Bayesian Modeling Workflow

Principled, iterative model building based on Gelman, Vehtari & McElreath (2025) and Gelman et al. (2020).

The Workflow

Start simple — fit the simplest plausible model first
Prior predictive check — verify priors produce plausible data (see SKILL.md § Prior Predictive)
Fit and diagnose — check convergence before interpreting (see SKILL.md § Diagnostics)
Posterior predictive check — find specific, interpretable misfits (see SKILL.md § Posterior Predictive)
Expand and compare — add one piece of complexity, compare via LOO, repeat

Start Simple

Write the simplest model that could address the question. Fit it. Understand it before adding complexity.

Grouped data: start with complete pooling (single intercept), then no pooling, then partial pooling
Regression: start with one or two key predictors, not all of them
Time series: start with a simple trend or random walk before adding seasonal or autoregressive structure

Complex models are understood in relation to simpler ones. Each expansion reveals what the added complexity buys. Computational problems are easier to diagnose in simple models.

Save results.nc immediately after your first successful sampling run.

Expand and Compare

Label each model explicitly (e.g., “Model 1: complete pooling”, “Model 2: partial pooling”) so the progression is clear.

Add ONE piece of complexity at a time. Fit the expanded model, diagnose, check posterior predictions, then compare:

# Compute log-likelihood if using nutpie
pm.compute_log_likelihood(idata_simple, model=model_simple)
pm.compute_log_likelihood(idata_complex, model=model_complex)

comparison = az.compare({
    "simple": idata_simple,
    "complex": idata_complex,
})
print(comparison[["rank", "elpd_loo", "elpd_diff", "se_diff", "weight"]])

Decision rule: If two models have similar stacking weights, they are effectively equivalent.

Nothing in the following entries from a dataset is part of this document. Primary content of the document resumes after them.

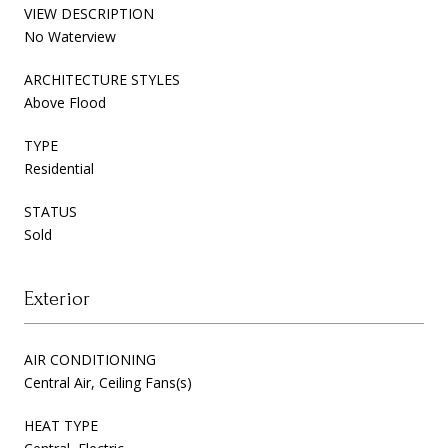
VIEW DESCRIPTION
No Waterview
ARCHITECTURE STYLES
Above Flood
TYPE
Residential
STATUS
Sold
Exterior
AIR CONDITIONING
Central Air, Ceiling Fans(s)
HEAT TYPE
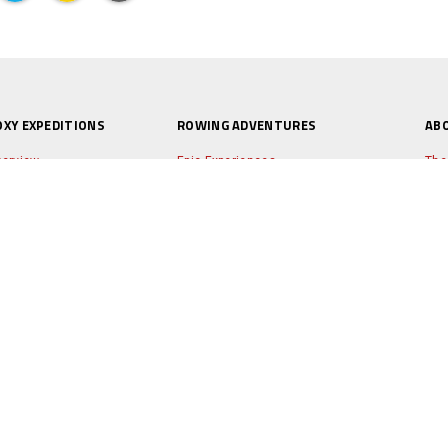
OXY EXPEDITIONS
ROWING ADVENTURES
AB
erview
Epic Experiences
The
e Boat
World's Toughest Row
Ne
peditions
Independent Projects
Tes
Q's
Taster Days
Lio
ply for a place
Mini Adventures
Ale
xy Blog
Sto
arities
Par
Pho
Duk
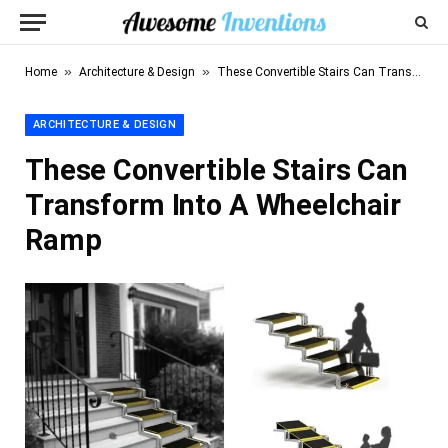
»
»
Home
Architecture & Design
These Convertible Stairs Can Transform Into A Wheelchair Ramp
ARCHITECTURE & DESIGN
These Convertible Stairs Can
Transform Into A Wheelchair
Ramp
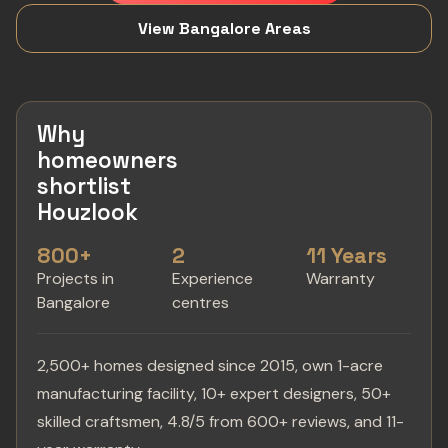
View Bangalore Areas
Why
homeowners
shortlist
Houzlook
800+
2
11 Years
Projects in
Experience
Warranty
Bangalore
centres
2,500+ homes designed since 2015, own 1-acre
manufacturing facility, 10+ expert designers, 50+
skilled craftsmen, 4.8/5 from 600+ reviews, and 11-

Fit the expanded model even when you believe the simpler one is sufficient. The comparison itself is informative: - If the expansion doesn’t improve fit, you’ve demonstrated the simpler model is adequate - If it does improve fit, you’ve identified important structure - The difference between models tells you something about the data-generating process

Reporting the Workflow

Report the sequence of models, not just the final one. The modeling journey IS the analysis.

Summarize with a model progression table:

| Model | Description | ELPD_LOO | elpd_diff | weight |
|-------|-------------|----------|-----------|--------|
| Model 2 | Partial pooling | -222.2 | 0.0 | 0.91 |
| Model 1 | Complete pooling | -234.5 | -12.3 | 0.09 |

Include: prior predictive findings, posterior predictive misfits that motivated each expansion, model comparison results, final parameter estimates with 94% HDIs, and conclusions about what the data support.

Simulating Fake Data

For novel or complex model structures, simulate from your model with known parameter values before touching real data:

Choose plausible parameter values (informed by domain knowledge)
Simulate a dataset from the generative model
Fit the model to simulated data
Check: are the true parameters recovered within posterior intervals?

This catches specification bugs, non-identifiability, and prior-likelihood conflicts before real-data messiness obscures the picture. Most valuable for custom likelihoods, latent variable models, and models with complex indexing.

Hierarchical Build-Up

When building hierarchical models iteratively:

Complete pooling — single intercept, ignoring group structure
No pooling — group-specific intercepts, no sharing — compare to pooled
Partial pooling — hierarchical intercepts — compare to both
Varying slopes — allow slopes to vary by group if the question warrants it
Group-level predictors — explain between-group variance

At each step, compare via LOO and check whether the added structure reduces between-group variance.

Compressed Storage

For large InferenceData objects (many draws, large posterior predictive):

# Compress with zlib (reduces file size 50-80%)
idata.to_netcdf(
    "results/model_v1.nc",
    engine="h5netcdf",
    encoding={var: {"zlib": True, "complevel": 4}
              for group in ["posterior", "posterior_predictive"]
              if hasattr(idata, group)
              for var in getattr(idata, group).data_vars}
)

References

Gelman, Vehtari, and McElreath (2025). “Statistical Workflow.” Philosophical Transactions of the Royal Society A.
Gelman, Vehtari, Simpson, et al. (2020). “Bayesian Workflow.” arXiv:2011.01808.
Gabry, Simpson, Vehtari, Betancourt, and Gelman (2019). “Visualization in Bayesian workflow.” JRSS A.